Kutlu Doğum Haftası’nın her yıl değişen teması bu yıl Din ve Samimiyet. PAU İlahiyat Fakültesi hocalarının konu üzerine, Kongre Kültür Merkezi’nde bir sunumları vardı. İlahiyat fakültesi Dekanı Prof Dr Ali Yılmaz Hocanın moderatörlüğünde dört ilahiyat hocamızı dinledik. Yard Doç Dr Osman Oruçhan bize “din nasihattır” şeklinde tercüme edilen hadisin aslında “din samimiyettir” şeklinde olması gerektiğini anlattı. Yard Doç Dr Mithat Eser peygamberimizdeki samimiyeti anlattı. Yard Doç Dr İsmail Yalçın ise Müslümanda olması gereken samimiyeti anlattı. Buraya kadar olan konuşmalar Cuma Hutbesi tadında idi. Salonu dolduran kalabalığın ekseriyeti akademi dünyasının dışından olunca, bu şekilde olması beklenir. Son konuşmacı Yard Doç Dr Fatih İbiş ise üniversite çatısı altında ve ilahiyat hocaları tarafından yapılan bir konuşmanın ağırlığına denk gelecek bir hazırlık yapmıştı. O vahdete/birliğe varan bir konuşma yapmak istedi ise de, 15 dakikalık süre içersinde girişi bile tamamlayabildi sayılmaz. Anlattığı kadarı ile, günümüz dünyasında Müslümanlık anlayışına değindi diyebiliriz. Günümüz toplumu tüketim toplumu olduğundan, o da meseleyi tüketici bir toplumun bakışı açısından ele aldı. Kısaca “Sadece gıda maddelerini ve eşyaları tüketmiyoruz, gelenek ve göreneklerimizi tüketiyoruz; düşünceyi, fikri tüketiyoruz; kavramları tüketiyoruz; ve nihayet dinin kendisini tüketiyoruz” dedi. Belki zamanı yetse “aslında insan kendini tüketiyor” diyecekti gibi geldi bana. Yanı başımda oturan Doç Dr Ferhat Ağırman daha ileri gitti ve kulağıma “Allah’ı (CC) tüketiyoruz” dedi. Haşa Allah’ı tüketmek ne haddimize de, tabii ki de bu sözü meselenin doğrudan bam teline basmak adına mecazi anlamda söyledi. Toplantı sonrasında kendi aramızda paylaştığımız gibi “insan aslında varlık nedenini tüketiyor”.
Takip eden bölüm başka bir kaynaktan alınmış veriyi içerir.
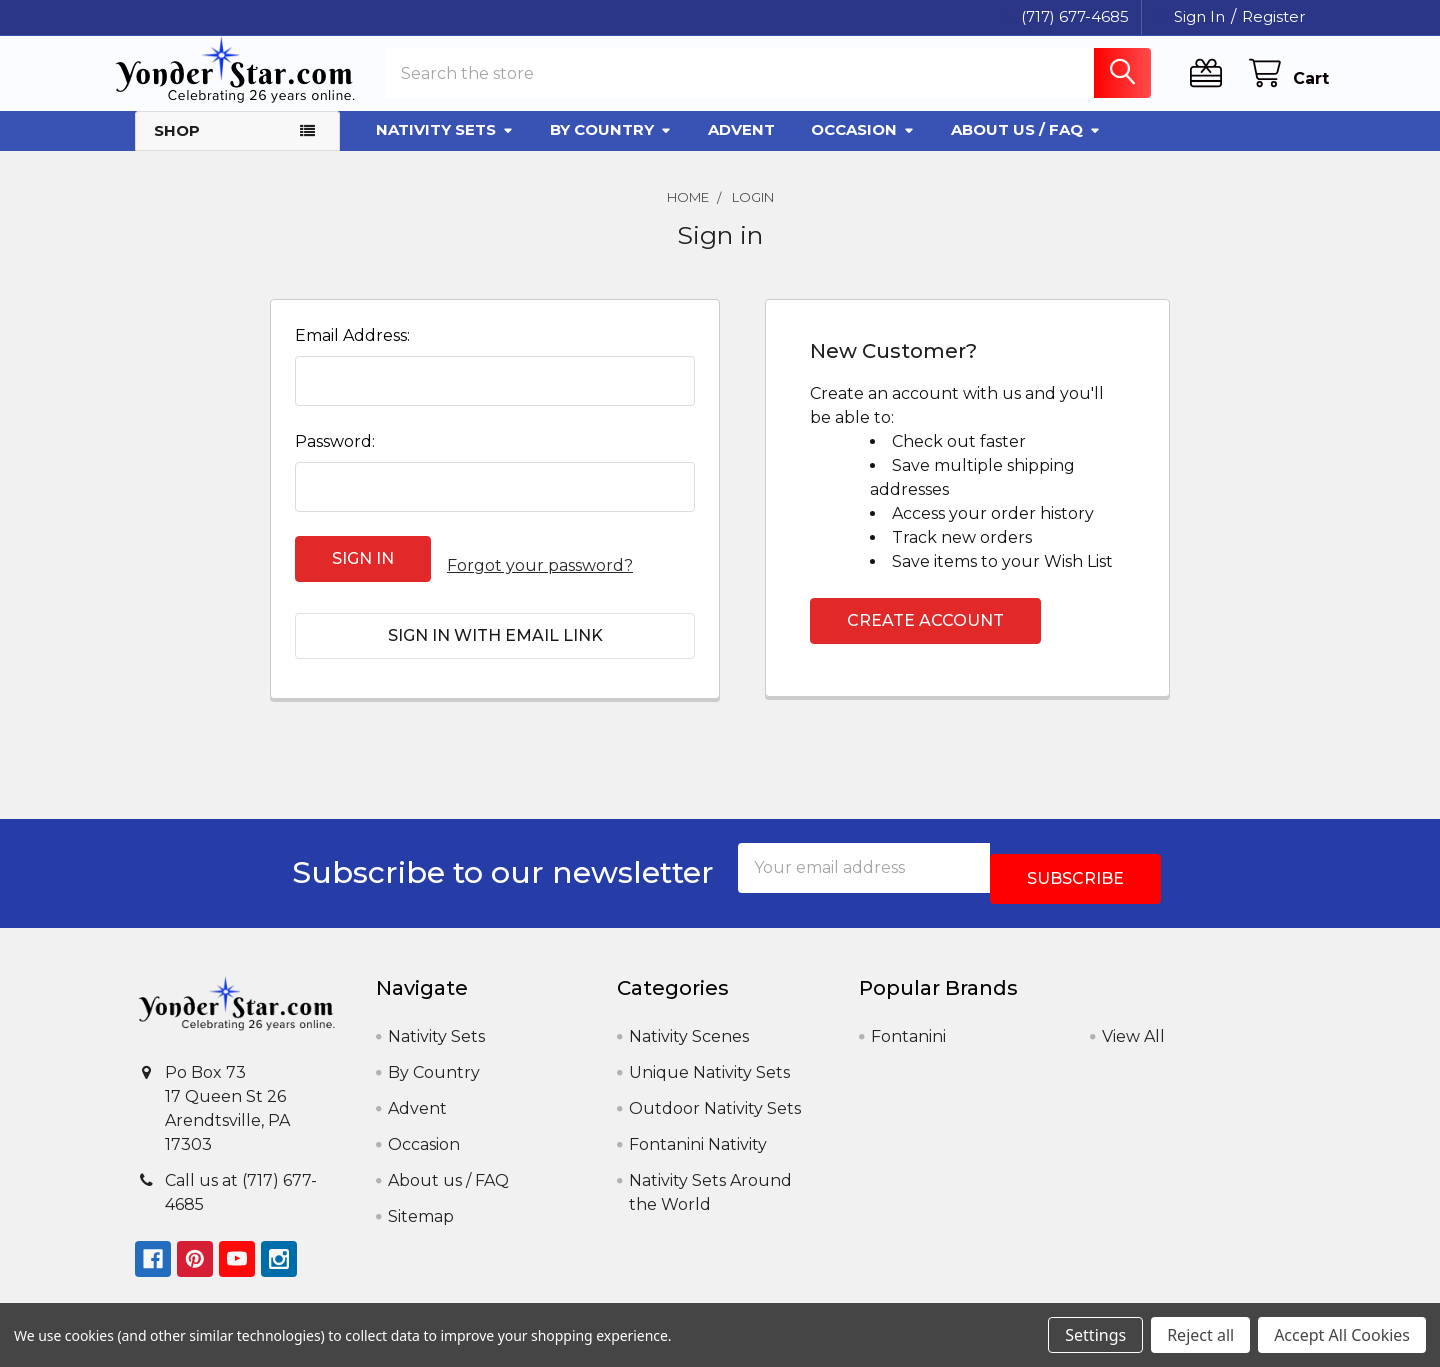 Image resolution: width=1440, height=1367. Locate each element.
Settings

Panele giriş yapan İlahiyat Fakültesi Dekanımız Prof Dr Ali Yılmaz, Kutlu Doğum Haftası’nın anlamını ve neden 14-20 Nisan arasında olduğunu anlattı. İlk defa 1989 yılında kutlanmış ve böylesi bir kutlama mevlüt kandillerinde de olduğu gibi sadece bizim ülkemizde var. Hicri takvime göre sürekli on gün eksik olarak dönen bir yıl kavramının, dini günlerin zamanlama olarak yer değiştirmesine neden olduğunu biliyoruz. Kurban, Ramazan ve Kandil günleri gibi sürekli günü değişen Kutlu doğum Haftası, ilk defa 1994 yılında miladi takvime göre tam gününe sabitlenmiş. Gerekçesi de; zaman Hicri Takvim’e göre olursa, bazı zamanlar kar kışa denk geliyormuş. Benim gibi kış kıyametin ortasında bahçede kurban ibadetini eda edildiğine şahit olan biri için, bu açıklama pek mantıklı gelmiyor. Çok şükür konforlu ve kapalı mekanlarımız artık çok sayıda. Bu konu üzerinde duruyorum, çünkü Kutlu Doğum Haftası’nın 23 Nisan Egemenlik Ve Çocuk Bayramı haftasına denk gelmesi toplumun bir kesimi tarafından hoş karşılanmıyor. Ekseriyetimizin Kutlu Doğum Haftası ve 23 Nisan Bayramı ile sorunu olmamakla birlikte, bu iki önemli ve ortak konumuzun ayrışma nedeni olarak kullanılması üzücü. Nasıl olmuşsa bu konuda sağduyu galip gelmiş ve önceleri 20-27 arasında olan bu zaman dilimi bir hafta öne çekilmiş. Hassasiyetleri dikkate alan bu değişiklikten kimsenin kaybetmediğini, bilakis ülkenin kazandığını düşünüyorum.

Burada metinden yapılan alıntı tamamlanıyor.